The Enid News and Eagle, Enid, OK


December 29, 2012

Farm a tourism hot spot

ENID, Okla. — A sheep farm in northeast Oklahoma has become an agritourism hot spot

Shepherd’s Cross farm near Claremore is a working sheep farm and is owned and operated by Peter and Diane Dickinson. It is an accredited agritourism facility, member of Oklahoma Food Co-op, a Made in Oklahoma company and is animal welfare approved. Diane Dickinson, a veterinarian, said they have been at the farm for 20 years, but this year marked the 21st year for the live nativity they do.

“We do a lot of mission work, but our heart turned to also helping the community,” Dickinson said.

The live nativity is not affiliated with a church. To put on the live nativity, around 200 people from the community — all in costume — took turns volunteering their time to help.

Dickinson said the nativity used to be solely a manger scene but over time has grown into a more interactive experience.

“We have dramatic story tellings every hour throughout the nativity,” Dickinson said. “Our visitors can either hear the story of Jesus’ birth told from the perspective of Elizabeth — mother of John the Baptist — the innkeeper’s wife or from the perspective of the barn animals from the manger.”

There is also Shepherd’s Shop, with many Made in Oklahoma products.

“We work a lot with the Amish,” Dickinson said. “Our barn for the nativity and shop is Amish built, and we sell Amish baked goods and jellies. We also have wool blankets, yarn and sheep pelts from our own flock, locally grown honey and hand-crafted items from local artisans, as well as from Christian missions around the world.

“We have a fair trade shop,” she said. “We bring in hand-crafted items from people in third world countries, and then 100 percent of the proceeds from the sale are given back to them.”

Dickinson said she received an email from one of her fair trade artists, who said, because of the money raised at Shepherd’s Cross, she was able to pay her workers.

“That’s a good feeling,” Dickinson said, “being able to help someone, so she can pay her workers, so they can feed their families.”

Shepherd’s Cross also has an internship program available for students.

“Many of our nation’s farmers are getting older and there isn’t anyone to take over,” Dickinson said. “Our interns can live on site and learn basic ag principles.
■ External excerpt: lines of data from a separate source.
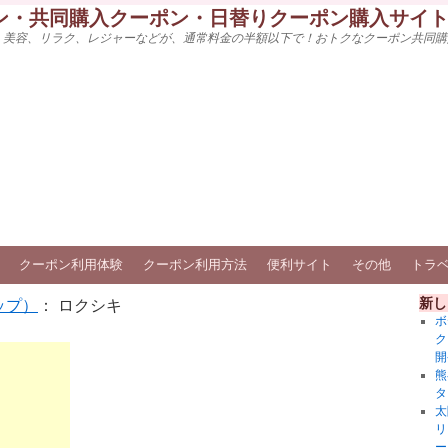
ン・共同購入クーポン・日替りクーポン購入サイ
、美容、リラク、レジャーなどが、通常料金の半額以下で！おトクなクーポン共同購
クーポン利用体験
クーポン利用方法
便利サイト
その他
トラ
新し
ップ）
： ロクシキ
ボ
ク
開
熊
タ
太
リ
ー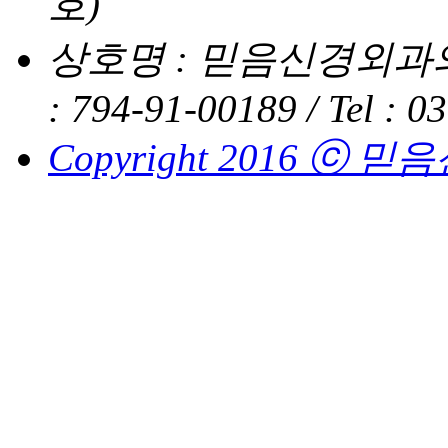
호)
상호명 : 믿음신경외과의
: 794-91-00189 /
Tel : 0
Copyright 2016 ⓒ 믿음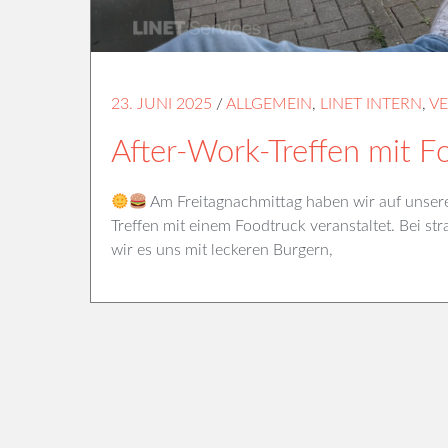
23. JUNI 2025
/
ALLGEMEIN
,
LINET INTERN
,
V
After-Work-Treffen mit F
Am Freitagnachmittag haben wir auf unsere
Treffen mit einem Foodtruck veranstaltet. Bei
wir es uns mit leckeren Burgern,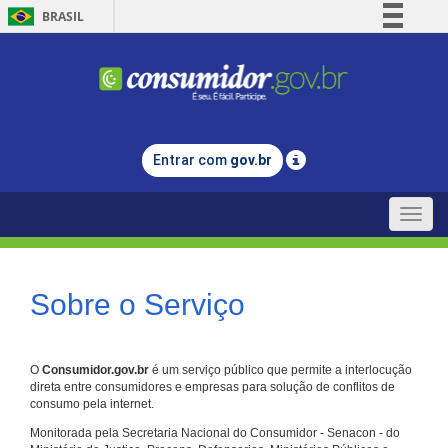
BRASIL
Simplifique!
Comunica BR
Participe
Acesso à informação
Entrar com
gov.br
Legislação
Canais
Toggle
naviga
Sobre o Serviço
O
Consumidor.gov.br
é um serviço público que permite a interlocução
direta entre consumidores e empresas para solução de conflitos de
consumo pela internet.
Monitorada pela Secretaria Nacional do Consumidor - Senacon - do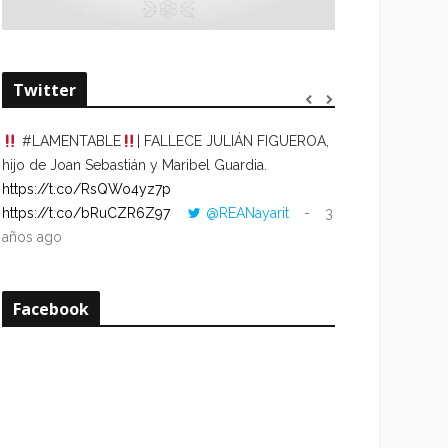
Twitter
#LAMENTABLE
| FALLECE JULIÁN FIGUEROA,
“VOLVER AL HO
hijo de Joan Sebastián y Maribel Guardia.
CUANDO LA HOR
https://t.co/RsQWo4yz7p
CON LA HORA DE
https://t.co/bRuCZR6Z97
@REANayarit
3
https://t.co/e1s
años ago
años ago
Facebook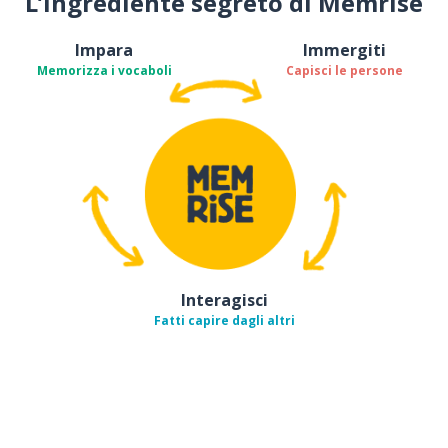
L’ingrediente segreto di Memrise
Impara
Immergiti
Memorizza i vocaboli
Capisci le persone
Interagisci
Fatti capire dagli altri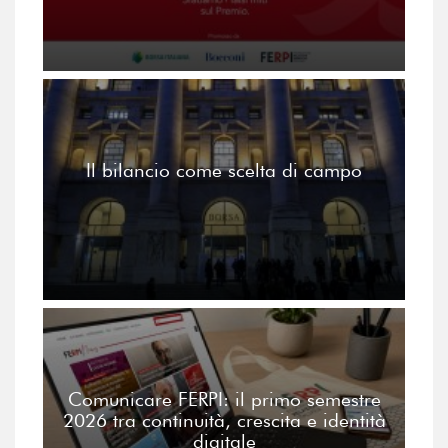
Il bilancio come scelta di campo
Comunicare FERPI: il primo semestre
2026 tra continuità, crescita e identità
digitale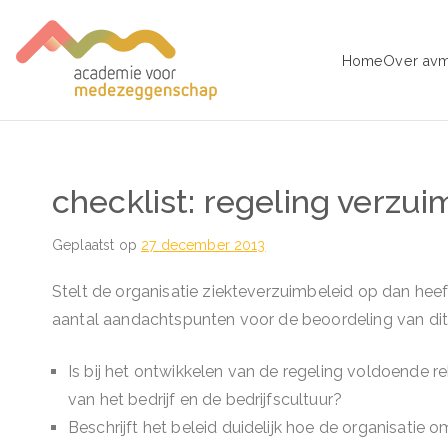
Ga
naar
Home
Over av
de
avm – Acad
Trainingen voor Medezeggens
inhoud
checklist: regeling verzu
Geplaatst op
27 december 2013
Stelt de organisatie ziekteverzuimbeleid op dan he
aantal aandachtspunten voor de beoordeling van dit 
Is bij het ontwikkelen van de regeling voldoende 
van het bedrijf en de bedrijfscultuur?
Beschrijft het beleid duidelijk hoe de organisati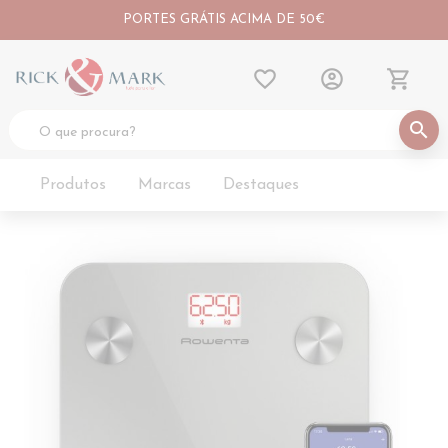
PORTES GRÁTIS ACIMA DE 50€
favorite_border
account_circle
shopping_cart
search
Produtos
Marcas
Destaques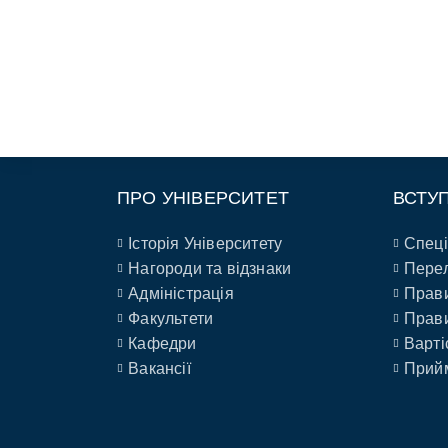
ПРО УНІВЕРСИТЕТ
ВСТУ
Історія Університету
Спеці
Нагороди та відзнаки
Перел
Адміністрація
Прави
Факультети
Прави
Кафедри
Варті
Вакансії
Прийм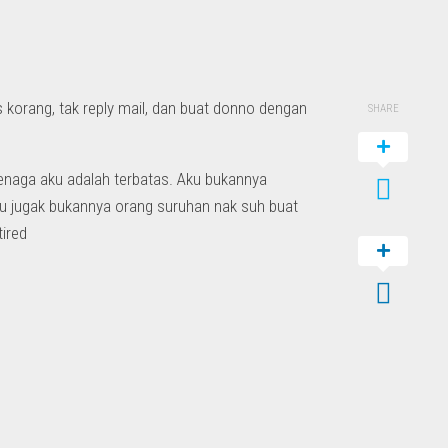
korang, tak reply mail, dan buat donno dengan
SHARE
tenaga aku adalah terbatas. Aku bukannya
aku jugak bukannya orang suruhan nak suh buat
tired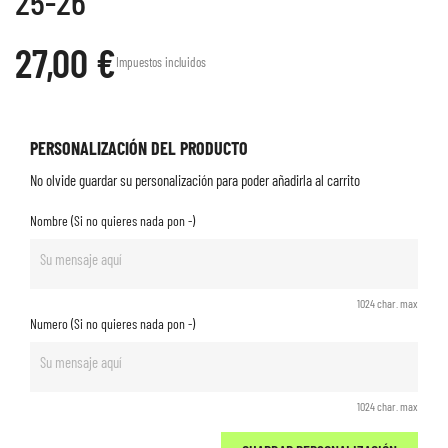
25-26
27,00 €
Impuestos incluidos
PERSONALIZACIÓN DEL PRODUCTO
No olvide guardar su personalización para poder añadirla al carrito
Nombre (Si no quieres nada pon -)
1024 char. max
Numero (Si no quieres nada pon -)
1024 char. max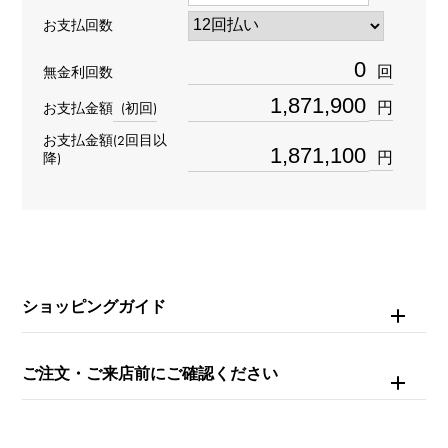
GMTマスターII
お支払回数
型番
回
無金利回数
116759SANR
円
お支払金額
(初回)
タイプ
お支払金額(2回目以
円
降)
メンズ
ブレスサイズ
約18.0cm
ショッピングガイド
ムーブメント
自動巻き
ご注文・ご来店前にご確認ください
防水
100m防水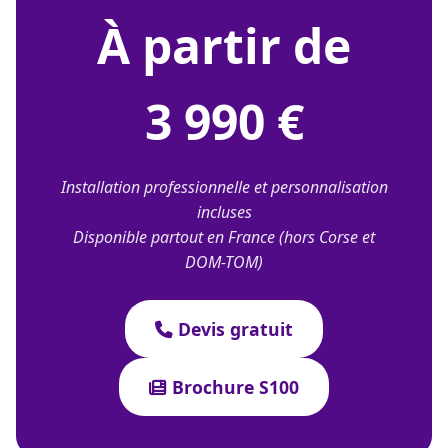
À partir de
3 990 €
Installation professionnelle et personnalisation
incluses
Disponible partout en France (hors Corse et
DOM-TOM)
Devis gratuit
Brochure S100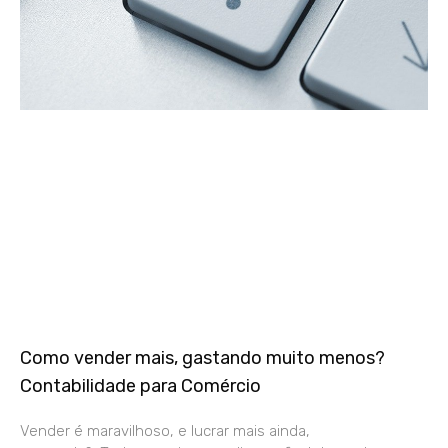
Como vender mais, gastando muito menos?
Contabilidade para Comércio
Vender é maravilhoso, e lucrar mais ainda,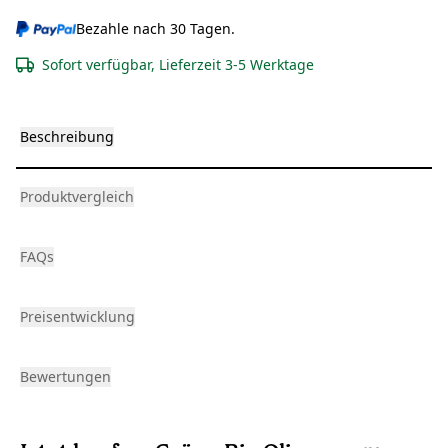
Bezahle nach 30 Tagen.
Sofort verfügbar, Lieferzeit 3-5 Werktage
Beschreibung
Produktvergleich
FAQs
Preisentwicklung
Bewertungen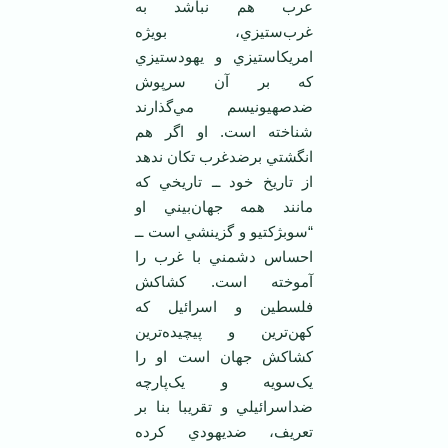
عرب هم نباشد به
غرب‌ستيزي، بويژه
امريکاستيزي و يهودستيزي
که بر آن سرپوش
ضدصهيونيسم مي‌گذارند
شناخته است. او اگر هم
انگشتي برضدغرب تکان ندهد
از تاريخ خود ــ تاريخي که
مانند همه جهان‌بيني او
“سوبژکتيو و گزينشي است ــ
احساس دشمني با غرب را
آموخته است. کشاکش
فلسطين و اسرائيل که
کهن‌ترين و پيچيده‌ترين
کشاکش جهان است او را
يک‌سويه و يک‌پارچه
ضداسرائيلي و تقريبا بنا بر
تعريف، ضديهودي کرده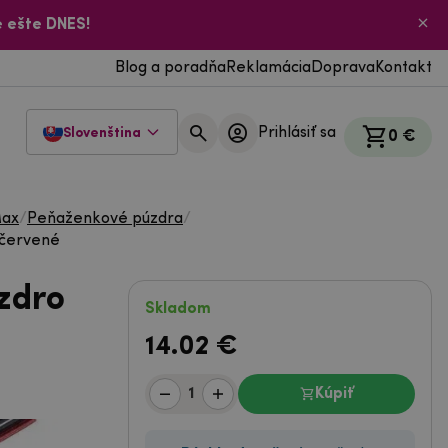
 ešte DNES!
Blog a poradňa
Reklamácia
Doprava
Kontakt
Prihlásiť sa
Slovenština
0 €
Max
/
Peňaženkové púzdra
/
 červené
zdro
Skladom
14.02
€
Kúpiť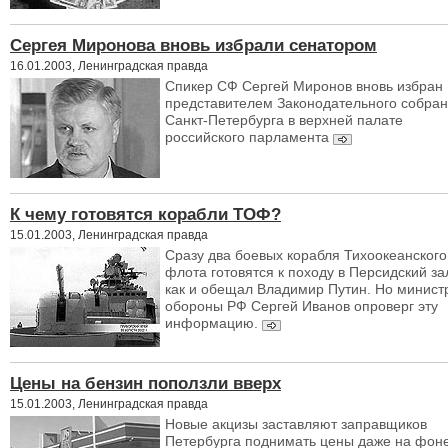
Сергея Миронова вновь избрали сенатором
16.01.2003, Ленинградская правда
Спикер СФ Сергей Миронов вновь избран
представителем Законодательного собра
Санкт-Петербурга в верхней палате
российского парламента
К чему готовятся корабли ТОФ?
15.01.2003, Ленинградская правда
Сразу два боевых корабля Тихоокеанского
флота готовятся к походу в Персидский за
как и обещал Владимир Путин. Но минист
обороны РФ Сергей Иванов опроверг эту
информацию.
Цены на бензин поползли вверх
15.01.2003, Ленинградская правда
Новые акцизы заставляют заправщиков
Петербурга поднимать цены даже на фон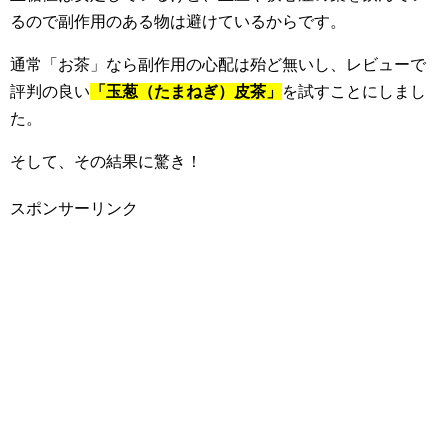
るので副作用のある物は避けているからです。
通常「お茶」なら副作用の心配は殆ど無いし、レビューで
評判の良い
「玉葱（たまねぎ）皮茶」
を試すことにしまし
た。
そして、その結果に驚き！
スポンサーリンク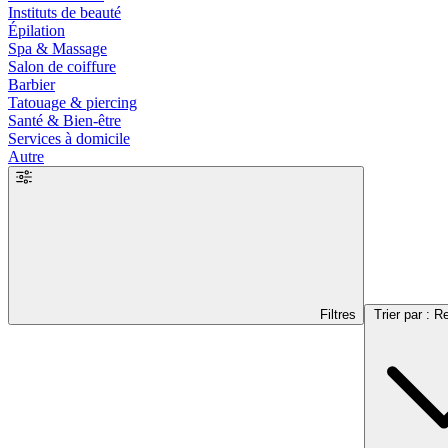
Instituts de beauté
Épilation
Spa & Massage
Salon de coiffure
Barbier
Tatouage & piercing
Santé & Bien-être
Services à domicile
Autre
Filtres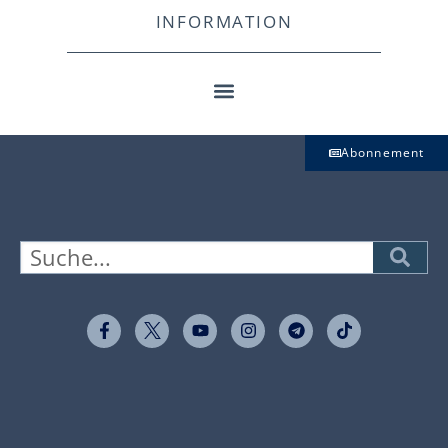
INFORMATION
Abonnement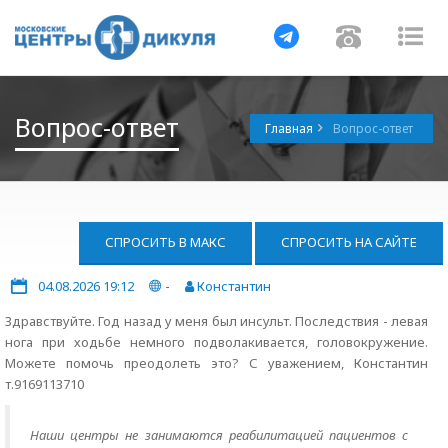
Навигация
Навигац
На
Вопрос-ответ
Главная
Вопрос-ответ
СПРОСИТЬ В МАКС
СПРОСИТЬ НА САЙТЕ
04.08.2026 19:12
-
Константин
Здравствуйте. Год назад у меня был инсульт. Последствия - левая
нога при ходьбе немного подволакивается, головокружение.
Можете помочь преодолеть это? С уважением, Константин
т.9169113710
Наши центры не занимаются реабилитацией пациентов с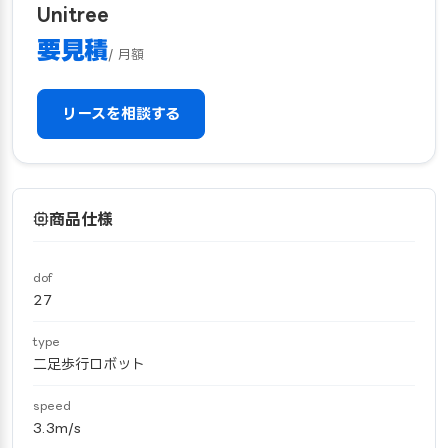
Unitree
要見積
/ 月額
リースを相談する
商品仕様
dof
27
type
二足歩行ロボット
speed
3.3m/s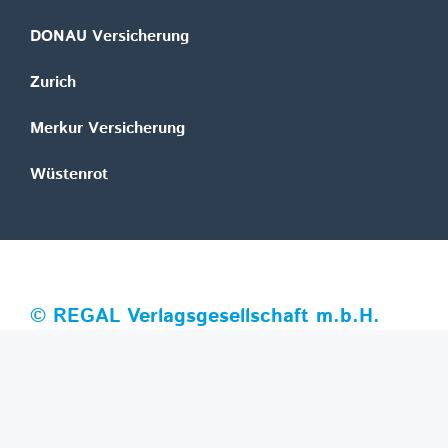
DONAU Versicherung
Zurich
Merkur Versicherung
Wüstenrot
©
REGAL Verlagsgesellschaft m.b.H.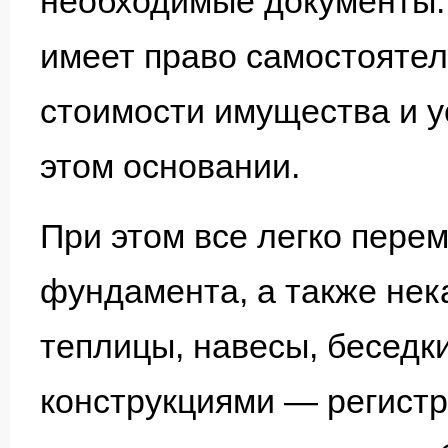
необходимые документы.
имеет право самостоятел
стоимости имущества и у
этом основании.
При этом все легко пере
фундамента, а также не
теплицы, навесы, беседки
конструкциями — регистр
They may not become farmers, but they will go out into the world with a basic understanding of agriculture.

“We also teach how ag applies to the Bible, and during this time of the year part of the internship is helping with the live nativity,” she said.

Along with the many other activities at Shepherd’s Cross, the farm has about 60 pecan trees visitors are invited to come gather from.

“Because we aren’t a licensed kitchen we can’t sell cracked pecans,” Dickinson.

“We sell our pecans two ways: customers can either pick on halves, where they get half of what they pick and give the other half to us, or they are $1 per pound.”

Despite the drought of the last two years their trees still produced a decent pecan crop.

“They are a little smaller than usual, but we are just happy to have some,” she said.

Whether it’s picking pecans, a hay ride through the pasture, getting to pet Abraham the llama or reflecting during a quiet manger scene, Shepherd’s Cross offers family fun for all ages.

Dickinson says she’s noticed an increase of visitors this year.

“It’s very encouraging to see so many families looking for wholesome activities to do with each other, or with friends,” she said.

“Christmas has gotten to be such a hustle and bustle,“ she said. “This gives people the opportunity to slow down and reflect on the true meaning of Christmas.”

Being a part of live nativity helps Dickinson really enjoy the Christmas season.

“By the time live nativity is over I feel like I’ve already had Christmas, so I just get to enjoy the day with my family. It’s really nice,” she said.